1. Tailor your test documentation and use modern technology. Lloyd says creating detailed test scripts are often boring, and he thinks the industry needs to change and make this process quicker and more engaging. The test environment is also important: Employees need to feel comfortable and have the materials required to do their jobs.

2. Use test design techniques as a review technique. By applying basic techniques, you can challenge and clarify a spec. Lloyd says if you don't do that early, a developer will come along and say, "Oh, I know just what they want," and that's often incorrect.

3. Provide management with feedback on decisions that they make. It's our responsibility to provide information for cruicial decisions. Lloyd says employees are affected by decisions management makes, but it's rare that anyone goes back and tells management whether the decisions were right or wrong. Lloyd also noted that whenever a manager asks if something can go live today, the answer is always yes. But testers should start qualifying that answer with "Yes, but if we wait an extra week, our testing can be much more effective and we will save the company money and the customers frustration." Be proactive!

4. Learn to be a weather person. Testers need to use statistics to derive correlations that will give useful information. Lloyd says that if a tester runs fifty tests, twenty could pass, and thirty have bugs. Reporting that information is just like saying, "It's cloudy outside right now." Useless. Learn to project from that information and try to forecast what that will mean for test cases, such as saying, "If we continue at this rate of defects, we won't make our sprint deadline." Just like a weather person, your predictions won't always be correct, and that won't always make you well-liked, but you won't lose your job over it!

5. Test the testers' tests. Testing is quality control on development, but who's doing quality control on the testers? Lloyd says to try an experiment: Testers should ask developers to put one hundred bugs in their software on purpose. If testers find forty of them, you know you're only being 40 percent effective. Work with developers to find out what wasn't found and why. Do managers have the frame of mind that anyone can do software testing, or are there "quality gates" that filter out applicants and make sure a tester is good enough to join the team?

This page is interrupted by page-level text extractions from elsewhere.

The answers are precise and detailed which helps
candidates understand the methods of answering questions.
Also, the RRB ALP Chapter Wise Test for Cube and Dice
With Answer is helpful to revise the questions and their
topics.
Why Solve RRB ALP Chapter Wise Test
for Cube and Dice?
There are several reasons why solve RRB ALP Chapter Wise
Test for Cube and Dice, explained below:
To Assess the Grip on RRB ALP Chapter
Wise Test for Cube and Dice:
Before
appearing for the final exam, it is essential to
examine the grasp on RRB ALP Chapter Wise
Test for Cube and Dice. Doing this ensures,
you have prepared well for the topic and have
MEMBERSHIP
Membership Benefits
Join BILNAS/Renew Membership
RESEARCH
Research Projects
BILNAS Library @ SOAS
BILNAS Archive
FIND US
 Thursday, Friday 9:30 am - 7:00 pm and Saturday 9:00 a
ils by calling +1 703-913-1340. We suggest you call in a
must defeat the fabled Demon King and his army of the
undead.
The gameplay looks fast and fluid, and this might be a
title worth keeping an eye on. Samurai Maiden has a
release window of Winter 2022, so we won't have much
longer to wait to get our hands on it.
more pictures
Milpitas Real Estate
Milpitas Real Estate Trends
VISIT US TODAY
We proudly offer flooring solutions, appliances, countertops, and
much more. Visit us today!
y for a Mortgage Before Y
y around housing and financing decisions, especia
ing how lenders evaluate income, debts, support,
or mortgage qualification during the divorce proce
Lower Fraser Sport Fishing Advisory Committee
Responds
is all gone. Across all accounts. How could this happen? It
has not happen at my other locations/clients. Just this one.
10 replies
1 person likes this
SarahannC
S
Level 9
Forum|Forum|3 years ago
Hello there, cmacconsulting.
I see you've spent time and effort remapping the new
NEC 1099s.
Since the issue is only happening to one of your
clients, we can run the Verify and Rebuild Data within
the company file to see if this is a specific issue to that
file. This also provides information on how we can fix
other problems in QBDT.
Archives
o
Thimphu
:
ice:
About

6. Make your test environment the strongest link. Weak, volatile, messy, or out-of-date environments are unreliable and lead to corrupt data. Recognize if testers have issues with hardware. Reuse your tests as much as possible. Improve efficiency with a limited number of tests. Data are an integral part of your environment. Offset your manual footprint by automating as much as you can, but don't lose your testing skills. And grow your experts. If you ignore your environment, bugs will breed.

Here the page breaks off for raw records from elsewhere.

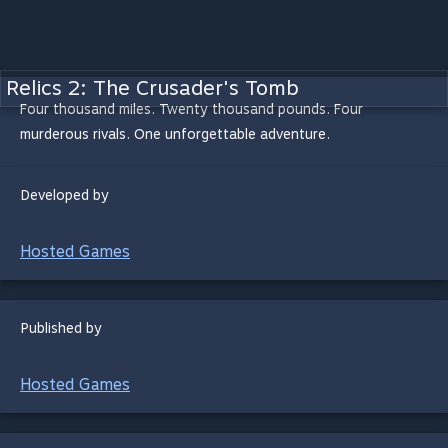
Relics 2: The Crusader's Tomb
Four thousand miles. Twenty thousand pounds. Four
murderous rivals. One unforgettable adventure.
Developed by
Hosted Games
Published by
Hosted Games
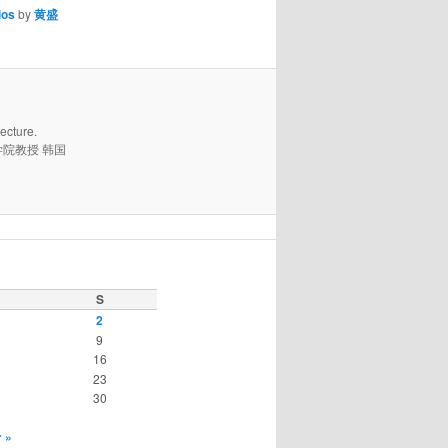
ios
by
黄盛
ecture.
学国际学院教授 韩国
S
2
9
16
23
30
 »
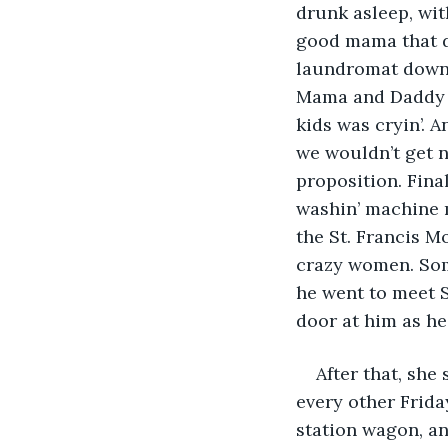
drunk asleep, wit
good mama that di
laundromat down o
Mama and Daddy wa
kids was cryin’. A
we wouldn’t get n
proposition. Fina
washin’ machine m
the St. Francis M
crazy women. Some
he went to meet S
door at him as he l
After that, she
every other Friday
station wagon, and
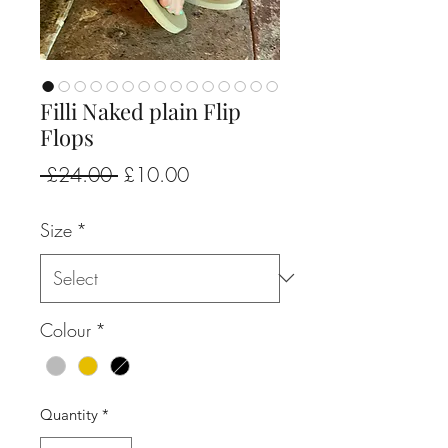
Filli Naked plain Flip
Flops
Regular
Sale
 £24.00 
£10.00
Price
Price
Size
*
Colour
*
Quantity
*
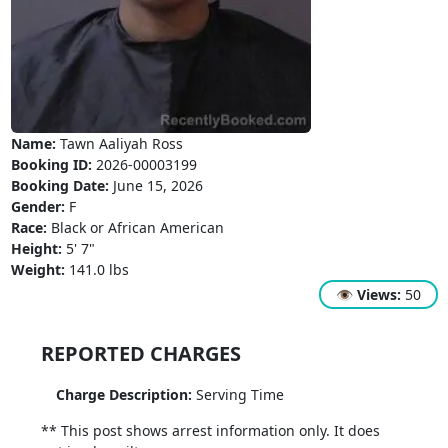
Name:
Tawn Aaliyah Ross
Booking ID:
2026-00003199
Booking Date:
June 15, 2026
Gender:
F
Race:
Black or African American
Height:
5' 7"
Weight:
141.0 lbs
👁
Views:
50
REPORTED CHARGES
Charge Description:
Serving Time
** This post shows arrest information only. It does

7. Stand out and be different. Not your team, not your company—what makes YOU different? Someone else could be cheaper, or a job could be outsourced. Create your unique selling point. It could be collaboration or integrity or expertise or estimating quality. (On the idea of estimating quality, he underscored the fact that not all projects can be improved or sped up by adding more people to the team. "Nine women cannot have a baby in one month." Awesome.)

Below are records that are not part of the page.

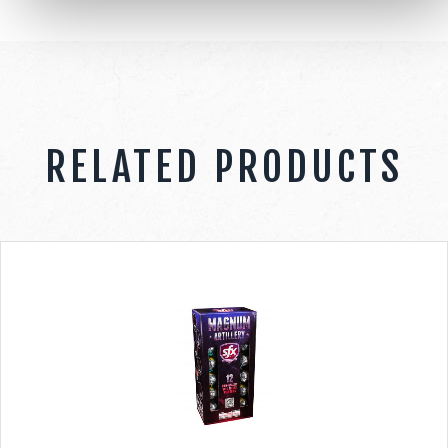
RELATED PRODUCTS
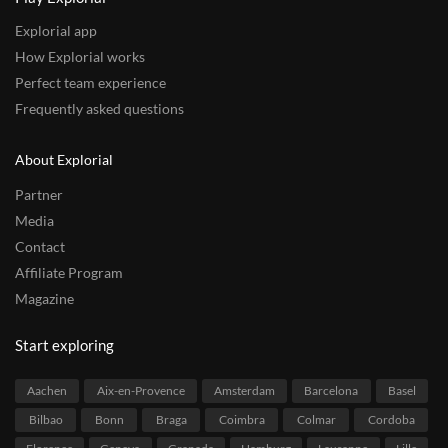
Explorial app
How Explorial works
Perfect team experience
Frequently asked questions
About Explorial
Partner
Media
Contact
Affiliate Program
Magazine
Start exploring
Aachen
Aix-en-Provence
Amsterdam
Barcelona
Basel
Bilbao
Bonn
Braga
Coimbra
Colmar
Cordoba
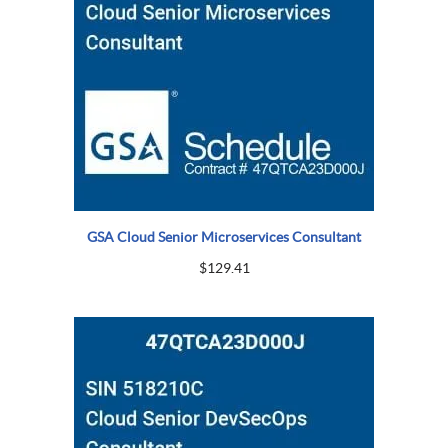
GSA Cloud Senior Microservices Consultant
$
129.41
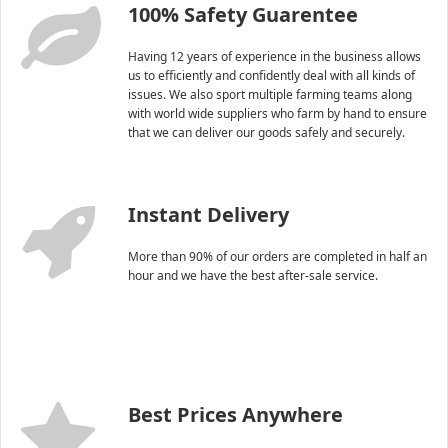
100% Safety Guarentee
Having 12 years of experience in the business allows
us to efficiently and confidently deal with all kinds of
issues. We also sport multiple farming teams along
with world wide suppliers who farm by hand to ensure
that we can deliver our goods safely and securely.
Instant Delivery
More than 90% of our orders are completed in half an
hour and we have the best after-sale service.
Best Prices Anywhere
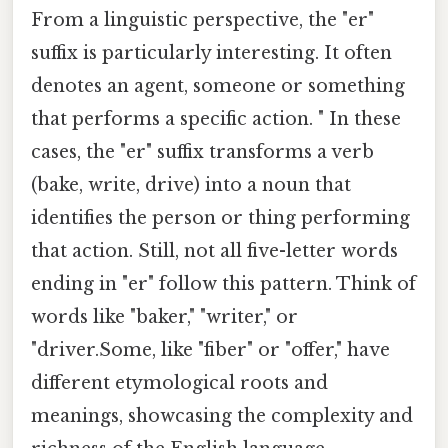
From a linguistic perspective, the "er"
suffix is particularly interesting. It often
denotes an agent, someone or something
that performs a specific action. " In these
cases, the "er" suffix transforms a verb
(bake, write, drive) into a noun that
identifies the person or thing performing
that action. Still, not all five-letter words
ending in "er" follow this pattern. Think of
words like "baker," "writer," or
"driver.Some, like "fiber" or "offer," have
different etymological roots and
meanings, showcasing the complexity and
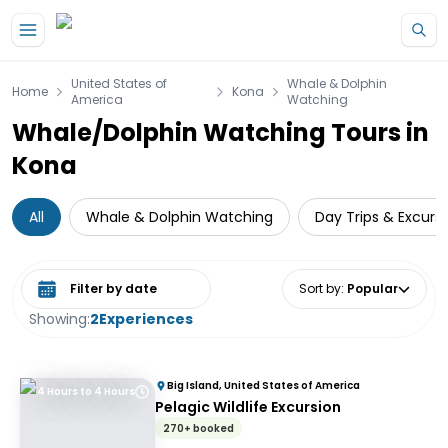
Skip to main content
United States of
Whale & Dolphin
Home
Kona
America
Watching
Whale/Dolphin Watching Tours in
Kona
All
Whale & Dolphin Watching
Day Trips & Excurs
Select date range
Sort by
:
Popular
Showing:
2
Experiences
Big Island, United States of America
4 Hours to 4 Hours
Pelagic Wildlife Excursion
270+ booked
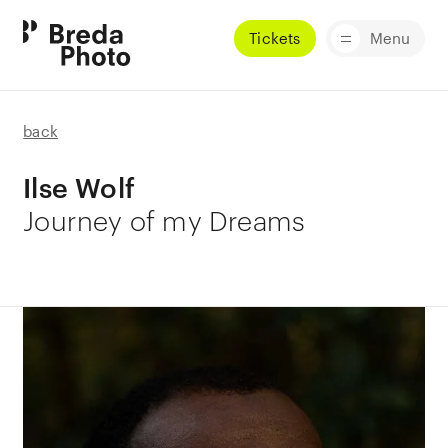
Tickets
Menu
back
Ilse Wolf
Journey of my Dreams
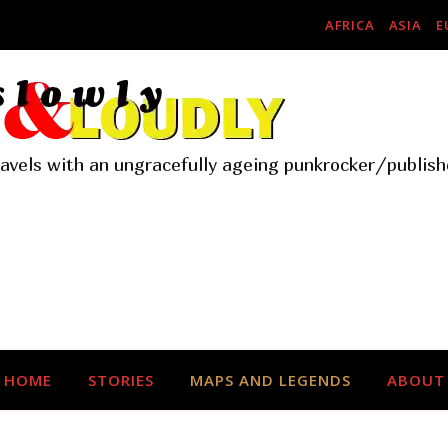
AFRICA
ASIA
E
ravels with an ungracefully ageing punkrocker/publish
HOME
STORIES
MAPS AND LEGENDS
ABOUT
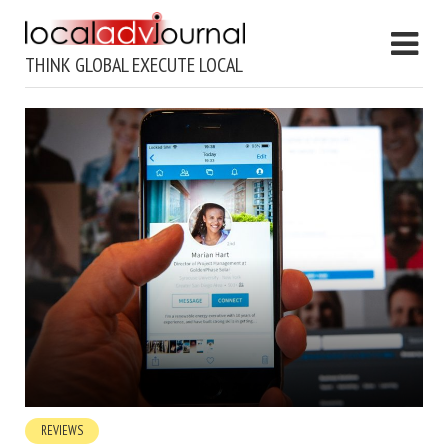
THINK GLOBAL EXECUTE LOCAL
REVIEWS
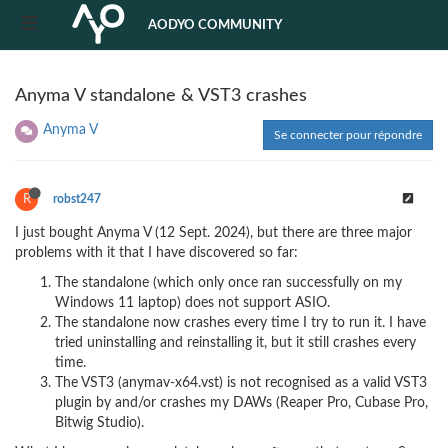
AODYO COMMUNITY
Anyma V standalone & VST3 crashes
Anyma V
Se connecter pour répondre
R
robst247
I just bought Anyma V (12 Sept. 2024), but there are three major
problems with it that I have discovered so far:
The standalone (which only once ran successfully on my
Windows 11 laptop) does not support ASIO.
The standalone now crashes every time I try to run it. I have
tried uninstalling and reinstalling it, but it still crashes every
time.
The VST3 (anymav-x64.vst) is not recognised as a valid VST3
plugin by and/or crashes my DAWs (Reaper Pro, Cubase Pro,
Bitwig Studio).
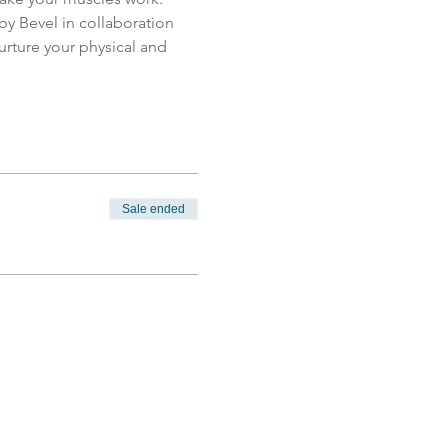
 by Bevel in collaboration 
nurture your physical and 
Sale ended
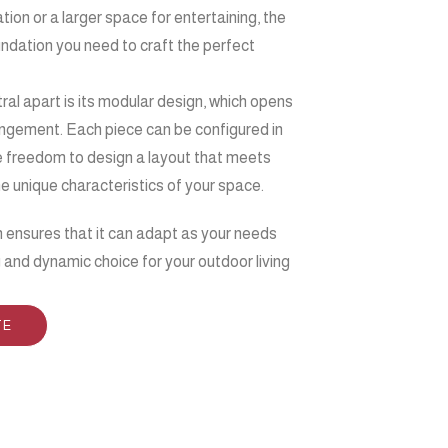
tion or a larger space for entertaining, the
oundation you need to craft the perfect
tral apart is its modular design, which opens
rangement. Each piece can be configured in
he freedom to design a layout that meets
he unique characteristics of your space.
n ensures that it can adapt as your needs
g and dynamic choice for your outdoor living
TE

8. Become a pioneer (or explorer), not a settler or outlaw. Pioneers are researchers who come up with ideas, some of which are crazy, some of which are good. Think Steve Jobs. Explorers take the ideas and flesh them out. These R&D people challenge the ideas and put the worthy ones into practice. Settlers follow the crowd—these are the majority of people, none of whom seem to have a mind of their own. Outlaws are pessimistic and look back in the past. Lloyd says that, sadly, most outlaws are one-time pioneers who failed: They had too many crazy ideas shut down and became cynical. Don't let this happen to you.

9. Believe in yourself. Low self-esteem can eat away at you. Reignite your passion for testing and remember why you got into it. You can't win every battle, so pick your fights. See change as an opportunity, not a threat. Create good habits and set daily goals.

10. Take time to sharpen your axe. Be brave and try new experiences. Enjoy the little things in life. And become a champion in what you do.

Do you want to simply survive? Or do you want to thrive and have passion in your job?